<moving to coff, less unix heritage content here>
On 2021-02-07 23:29, Doug McIntyre wrote:
On Sun, Feb 07, 2021 at 04:32:56PM -0500, Nemo Nusquam
wrote:
My Sun UNIX layout keyboards (and mice) work
quite well with my Macs.
I share your sentiments.
Most of the bespoke mechanical keyboard makers will offer a dipswitch
for what happens to the left of the A, and with an option to print the
right value there, my keyboards work quite well the right way.
I've been using the CODE[0] keyboard with 'clear' switches for the past
few years and have been very happy with it. Has the dipswitches for
swapping around CTRL/CAPS and the meta/Alt, probably others as well.
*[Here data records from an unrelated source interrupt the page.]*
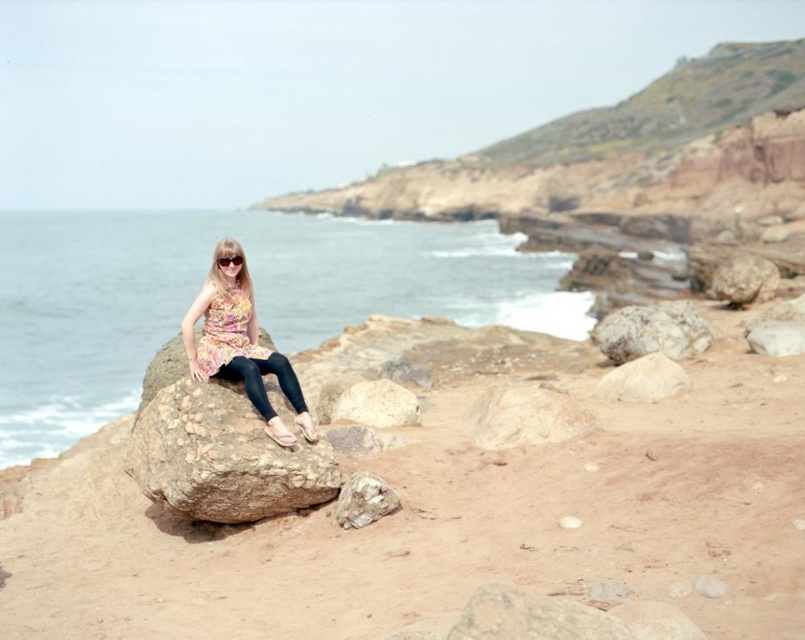 This screenshot has width=805, height=640. I want to click on brown rough rock at center, so point(523,417).

Is point (585, 413) in front of point (387, 508)?

No, (585, 413) is behind (387, 508).

Locate an element on the screen. The image size is (805, 640). brown rough rock at center is located at coordinates (523, 417).

Who is more forward, (642,326) or (225,259)?

Positioned in front is point (225,259).

From the picture: Who is positioned more to the left, smooth gray rock at center-right or black plastic sunglasses at center?

black plastic sunglasses at center

Find the location of a particular element. smooth gray rock at center-right is located at coordinates pos(651,332).

Identify the location of smooth gray rock at center-right. Image resolution: width=805 pixels, height=640 pixels. (651, 332).

Describe the element at coordinates (651, 332) in the screenshot. I see `smooth gray rock at center-right` at that location.

Can you confirm if smooth gray rock at center-right is smaller than white smooth rock at center?

No, smooth gray rock at center-right is not smaller than white smooth rock at center.

Is point (654, 316) more distant than point (380, 397)?

Yes, it is.

You are a GUI agent. You are given a task and a screenshot of the screen. Output one action in this format:
    pyautogui.click(x=<x>, y=<y>)
    Task: Click on the smooth gray rock at center-right
    
    Given the screenshot: What is the action you would take?
    pyautogui.click(x=651, y=332)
When I don't have hardware solutions to this, most modern OSes let you
remap keys in software. Being a gnu screen user, CTRL & A being right
next too each other makes life easier.
I've used enough keyboards over the years that didn't even have an ESC
key (Mac Plus, the Commodore 64, the keyboard on my Samsung tablet,
probably a few others), that I got in the habit of using CTRL-[ to
generate an ESC and still do that most of the time rather than reaching
for the ESC up there in the corner.
I did use the Sun Type5 USB Unix layout for quite some
years, but I
always found it a but mushy, and liked it better switching back to
mechanical keyboards with the proper layout.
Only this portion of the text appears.